Xylella fastidiosa causes a variety of plant scorch diseases, most notably Pierce's Disease in grapevines and Citrus Variegated Chlorosis (CVC) in citrus. While there are a number of proposed mechanisms for its pathogenesis, Xylella fastidiosa is thought to cause disease by blocking xylem vessels and water transport, causing water stress and nutritional deficiencies that result in disease symptoms and expression (9). Bacterial pili, exopolysaccharides, degradative enzymes, biofilm formation and cell aggregation, and systematic movement from vessel to vessel all play important factors in pathogen virulence. Polar pili and the secretion of exopolysaccharides mediate plant-bacterium, and bacterium-bacterium adhesion and aggregation, allowing for the formation of cell aggregates which can then cause xylem blockage (2). Its pathogenicity is also dependent upon its ability to move between xylem vessels. This is mediated by twitching motility using polar pili, which allow downward migration in the plant (9), as well as the degradation of the pit membranes (primary cell walls) that protect the xylem by bacterial degradative enzymes. This mechanism of pathogenicity is supported by the fact that avirulent Pierce's Disease strains of X. fastidiosa multiply slowly and are incapable of moving from vessel to vessel (1).

Major symptoms of disease caused by X. fastidiosa include marginal necrosis, leaf abscission, dieback, delayed growth in the spring, and a decline in vigor, which can lead to plant death. Symptoms are usually not visible until either the time of fruit maturation, or in late fall when the host plant is senescing (1). Pierce's Disease-infected grapevines exhibit leaf chlorosis (yellowing) before leaves die progressively, leaving a series of concentric zones of discolored tissue. Fruit clusters may also wilt and dry up (10). CVC can affect all commercial orange trees, causing chlorotic areas on the upper side of leaves with corresponding brown, gummy lesions on the lower side. Affected fruits are small, hardened, and have no commercial value (2).
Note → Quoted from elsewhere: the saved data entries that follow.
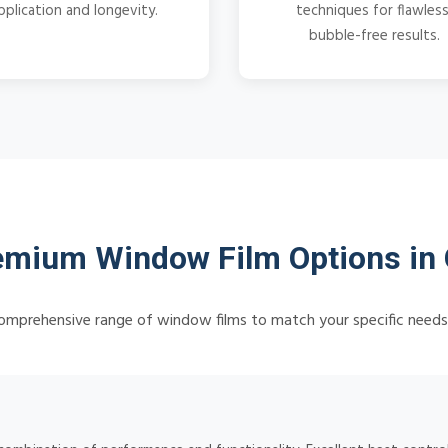
pplication and longevity.
techniques for flawless
bubble-free results.
emium Window Film Options in 
omprehensive range of window films to match your specific need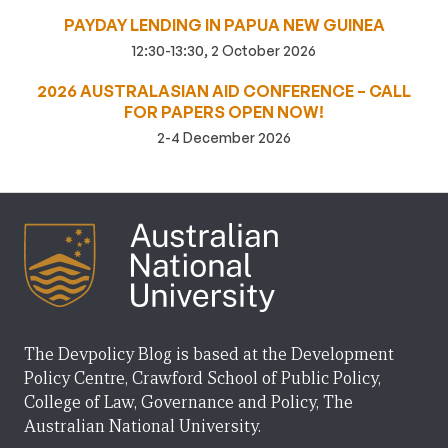
PAYDAY LENDING IN PAPUA NEW GUINEA
12:30-13:30, 2 October 2026
2026 AUSTRALASIAN AID CONFERENCE – CALL
FOR PAPERS OPEN NOW!
2-4 December 2026
The Devpolicy Blog is based at the Development
Policy Centre, Crawford School of Public Policy,
College of Law, Governance and Policy, The
Australian National University.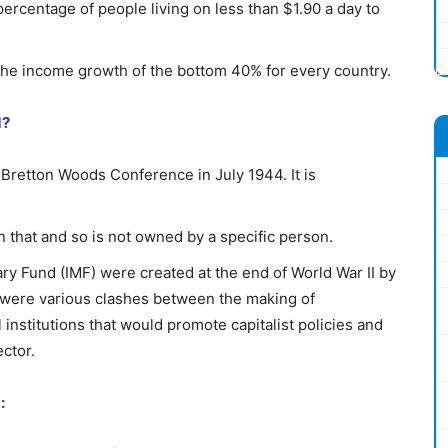
rcentage of people living on less than $1.90 a day to
the income growth of the bottom 40% for every country.
d?
Bretton Woods Conference in July 1944. It is
on that and so is not owned by a specific person.
y Fund (IMF) were created at the end of World War II by
 were various clashes between the making of
institutions that would promote capitalist policies and
ctor.
: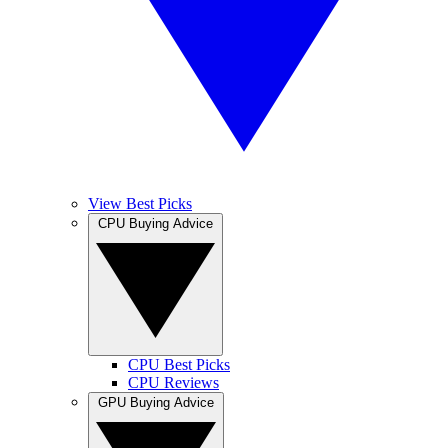
View Best Picks
CPU Buying Advice
CPU Best Picks
CPU Reviews
GPU Buying Advice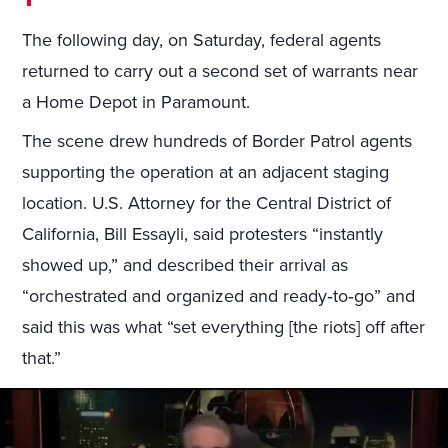
The following day, on Saturday, federal agents
returned to carry out a second set of warrants near
a Home Depot in Paramount.
The scene drew hundreds of Border Patrol agents
supporting the operation at an adjacent staging
location. U.S. Attorney for the Central District of
California, Bill Essayli, said protesters “instantly
showed up,” and described their arrival as
“orchestrated and organized and ready‑to‑go” and
said this was what “set everything [the riots] off after
that.”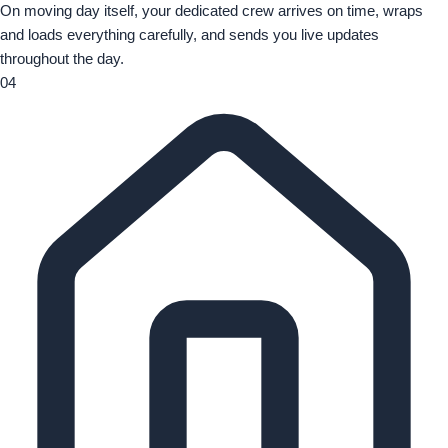
On moving day itself, your dedicated crew arrives on time, wraps
and loads everything carefully, and sends you live updates
throughout the day.
04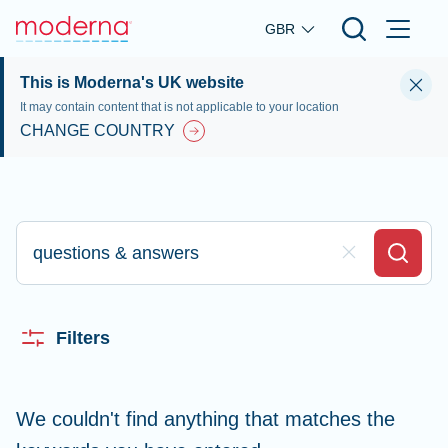
Skip to main content
GBR
This is Moderna's UK website
It may contain content that is not applicable to your location
CHANGE COUNTRY
Type here to search
Clear Field
Search
Filters
We couldn't find anything that matches the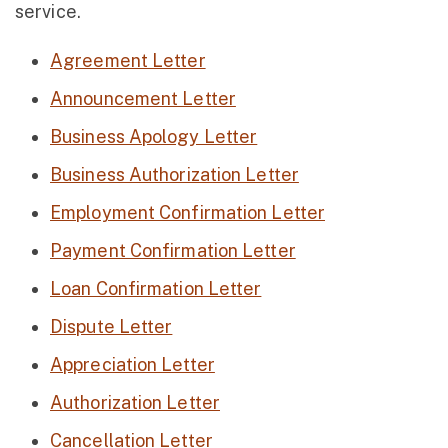
service.
Agreement Letter
Announcement Letter
Business Apology Letter
Business Authorization Letter
Employment Confirmation Letter
Payment Confirmation Letter
Loan Confirmation Letter
Dispute Letter
Appreciation Letter
Authorization Letter
Cancellation Letter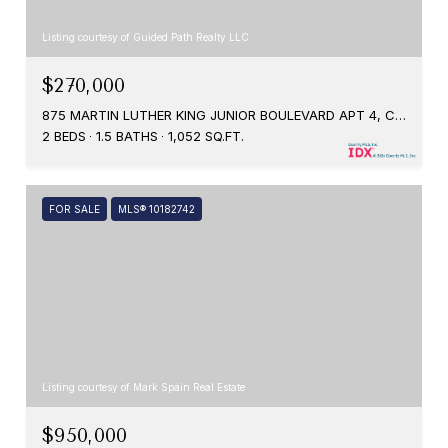
Listing courtesy of Guided Path Realty LLC
$270,000
875 MARTIN LUTHER KING JUNIOR BOULEVARD APT 4, CHAPEL HILL, NC 27514
2 BEDS
1.5 BATHS
1,052 SQ.FT.
FOR SALE
MLS® 10182742
Listing courtesy of Mark Spain Real Estate
$950,000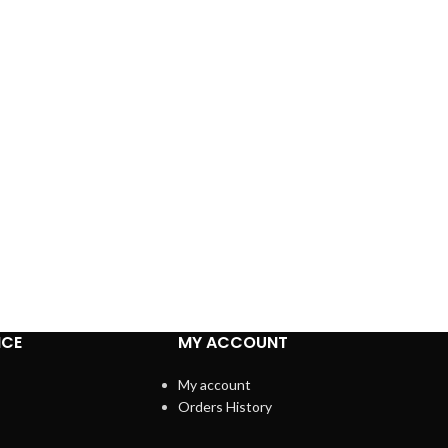
ICE
MY ACCOUNT
My account
Orders History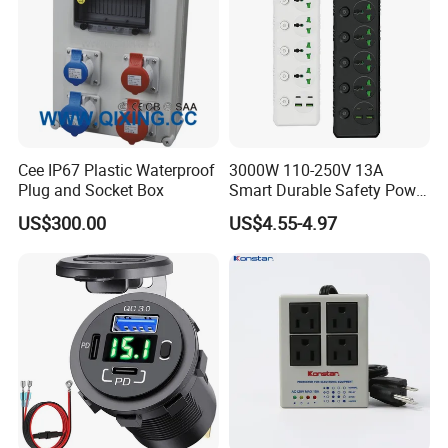
Cee IP67 Plastic Waterproof
3000W 110-250V 13A
Plug and Socket Box
Smart Durable Safety Power
Strip Universal Extension
US$300.00
US$4.55-4.97
Electrical Sockets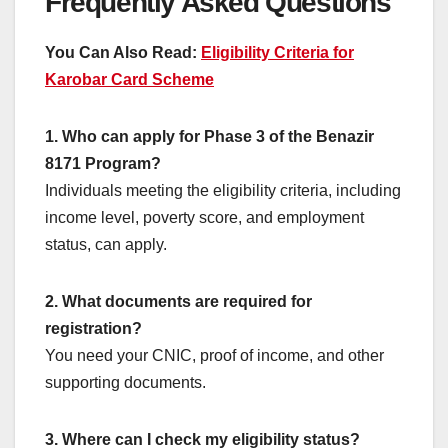
Frequently Asked Questions
You Can Also Read:
Eligibility Criteria for
Karobar Card Scheme
1. Who can apply for Phase 3 of the Benazir
8171 Program?
Individuals meeting the eligibility criteria, including
income level, poverty score, and employment
status, can apply.
2. What documents are required for
registration?
You need your CNIC, proof of income, and other
supporting documents.
3. Where can I check my eligibility status?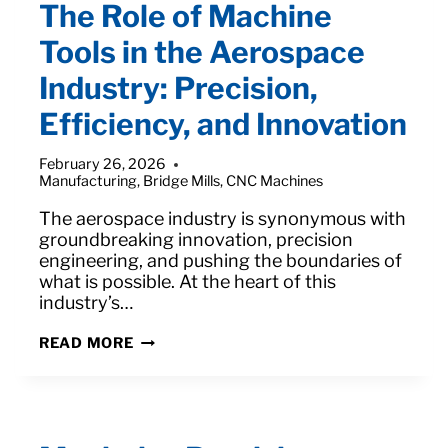
The Role of Machine
Tools in the Aerospace
Industry: Precision,
Efficiency, and Innovation
February 26, 2026
Manufacturing
,
Bridge Mills
,
CNC Machines
The aerospace industry is synonymous with
groundbreaking innovation, precision
engineering, and pushing the boundaries of
what is possible. At the heart of this
industry’s…
THE
READ MORE
ROLE
OF
MACHINE
TOOLS
IN
THE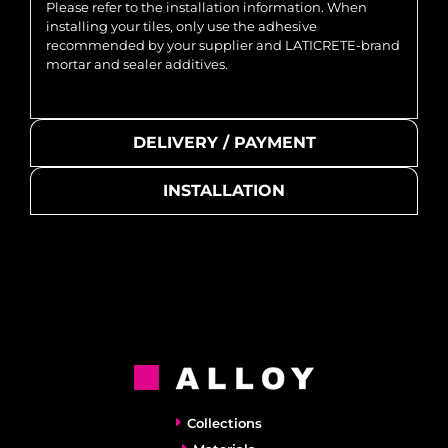
Please refer to the installation information. When
installing your tiles, only use the adhesive
recommended by your supplier and LATICRETE-brand
mortar and sealer additives.
DELIVERY / PAYMENT
INSTALLATION
Collections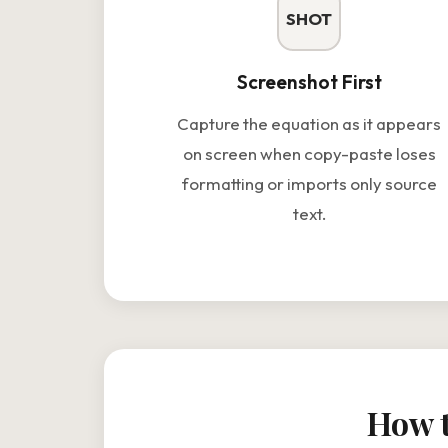
SHOT
Screenshot First
Capture the equation as it appears
on screen when copy-paste loses
formatting or imports only source
text.
How t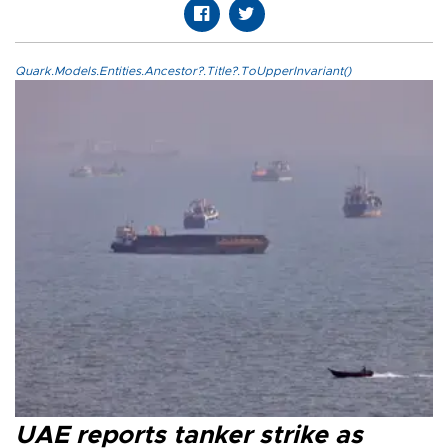
Quark.Models.Entities.Ancestor?.Title?.ToUpperInvariant()
UAE reports tanker strike as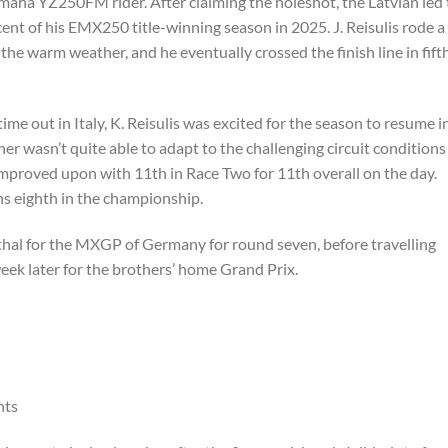
maha YZ250FM rider. After claiming the holeshot, the Latvian led
iscent of his EMX250 title-winning season in 2025. J. Reisulis rode a
 the warm weather, and he eventually crossed the finish line in fift
 time out in Italy, K. Reisulis was excited for the season to resume i
ther wasn’t quite able to adapt to the challenging circuit conditions
mproved upon with 11th in Race Two for 11th overall on the day.
ins eighth in the championship.
hal for the MXGP of Germany for round seven, before travelling
eek later for the brothers’ home Grand Prix.
nts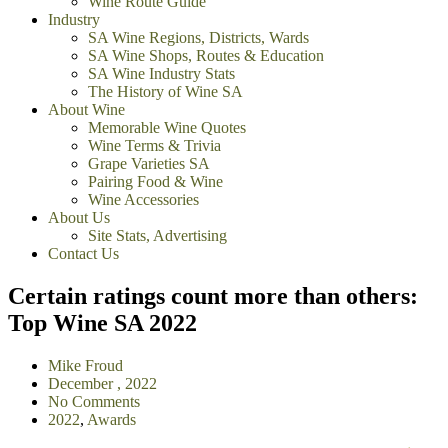
Wine Route Guide
Industry
SA Wine Regions, Districts, Wards
SA Wine Shops, Routes & Education
SA Wine Industry Stats
The History of Wine SA
About Wine
Memorable Wine Quotes
Wine Terms & Trivia
Grape Varieties SA
Pairing Food & Wine
Wine Accessories
About Us
Site Stats, Advertising
Contact Us
Certain ratings count more than others:
Top Wine SA 2022
Mike Froud
December , 2022
No Comments
2022
,
Awards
X. fastidiosa is dependent on its interaction with xylem sap-feeding insect vectors, as well as insect vector interaction with plants, as the insect vectors are necessary for their transmittance to new host plants. They are transferred to the xylem of other host plants by the force of pumping action during feeding of the insect vector, which dislodges some of the bacteria that has colonized in the foregut of the insect, allowing it to enter the xylem (1).

Disease caused by X. fastidiosa is controlled by removing infected shoots by pruning, replanting with healthy plants, the use of insecticides, and the use of resistant cultivars (2).

Application to Biotechnology

There are no compounds or enzymes produced by Xylella fastidiosa currently used for biotechnology. However, the recent characterization of heat shock and thermostable proteins has been of special interest because of their huge potential application to biotechnology, including their use in biochemical assays and cancer research. They are also promising targets for new approaches to combating the diseases the bacterium causes.

Current Research

Because of the huge potential for causing plant and crop destruction, recent research on Xylella fastidiosa has focused on factors that influence its pathogenicity, as well as disease prevention and control mechanisms. In one recent study, genes involved in the heat shock response in X. fastidiosa were investigated by a whole-genome microarray analysis. The heat shock response is induced when cells are exposed to environmentally stressful conditions, such as increased temperature, causing the production of proteins that mediate correct folding of polypeptides, counteracting stress disturbances and allowing the cell to continue to survive and function. Koide et al. (2006) discovered that 261 genes (9.7% of the genome) were induced, and 222 genes (8.3% of the genome) were repressed during the heat shock response in X. fastidiosa. In addition to the induction of classical heat shock genes, an upregulation of virulence-associated genes was observed, including nonfimbrial adhesions and degradative enzymes, which may play an important role in bacterial adhesion in response to stress. It has been observed that CVC disease is more accentuated during warmer months and the disease symptoms are more severe. This suggests that the heat shock response induced upon heat exposure enhances the success of the bacterial infection in the host plant and pathogenesis, contributing to the bacterium's destructive effects (11).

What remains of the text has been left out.